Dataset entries
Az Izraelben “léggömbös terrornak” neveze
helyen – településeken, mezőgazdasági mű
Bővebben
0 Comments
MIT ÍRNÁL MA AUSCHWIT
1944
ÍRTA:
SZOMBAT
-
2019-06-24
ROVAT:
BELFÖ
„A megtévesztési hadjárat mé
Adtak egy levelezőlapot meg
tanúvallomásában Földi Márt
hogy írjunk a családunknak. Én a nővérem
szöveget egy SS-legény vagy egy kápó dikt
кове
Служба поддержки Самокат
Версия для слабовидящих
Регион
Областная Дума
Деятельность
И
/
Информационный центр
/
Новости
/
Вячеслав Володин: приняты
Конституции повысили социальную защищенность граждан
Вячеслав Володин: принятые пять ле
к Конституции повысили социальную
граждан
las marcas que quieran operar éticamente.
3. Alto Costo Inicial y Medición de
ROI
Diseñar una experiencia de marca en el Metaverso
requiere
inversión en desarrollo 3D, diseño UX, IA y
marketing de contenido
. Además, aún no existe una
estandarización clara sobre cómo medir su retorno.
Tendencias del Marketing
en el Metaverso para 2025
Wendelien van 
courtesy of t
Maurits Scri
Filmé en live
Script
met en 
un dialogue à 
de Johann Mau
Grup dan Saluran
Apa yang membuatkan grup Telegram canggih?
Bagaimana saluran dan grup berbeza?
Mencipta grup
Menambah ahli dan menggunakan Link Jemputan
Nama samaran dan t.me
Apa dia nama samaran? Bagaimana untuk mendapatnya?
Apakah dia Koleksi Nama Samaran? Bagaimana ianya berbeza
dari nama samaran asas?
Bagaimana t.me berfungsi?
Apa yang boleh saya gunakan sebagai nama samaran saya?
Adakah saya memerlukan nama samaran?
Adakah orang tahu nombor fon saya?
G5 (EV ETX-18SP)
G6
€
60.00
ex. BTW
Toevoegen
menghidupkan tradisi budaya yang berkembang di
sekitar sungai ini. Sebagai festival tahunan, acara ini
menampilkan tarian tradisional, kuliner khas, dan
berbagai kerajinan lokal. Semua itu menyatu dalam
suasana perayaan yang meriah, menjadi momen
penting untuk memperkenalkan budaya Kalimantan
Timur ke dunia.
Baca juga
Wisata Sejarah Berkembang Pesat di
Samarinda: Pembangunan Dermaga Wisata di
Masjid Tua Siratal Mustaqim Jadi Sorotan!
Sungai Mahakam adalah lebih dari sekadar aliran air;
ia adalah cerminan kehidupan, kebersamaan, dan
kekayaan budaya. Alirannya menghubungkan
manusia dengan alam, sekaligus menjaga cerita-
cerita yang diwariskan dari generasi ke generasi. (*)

- Work task:
How many of the lines above contain "adalah"? Give the number by itself.

- Solved exercise:
2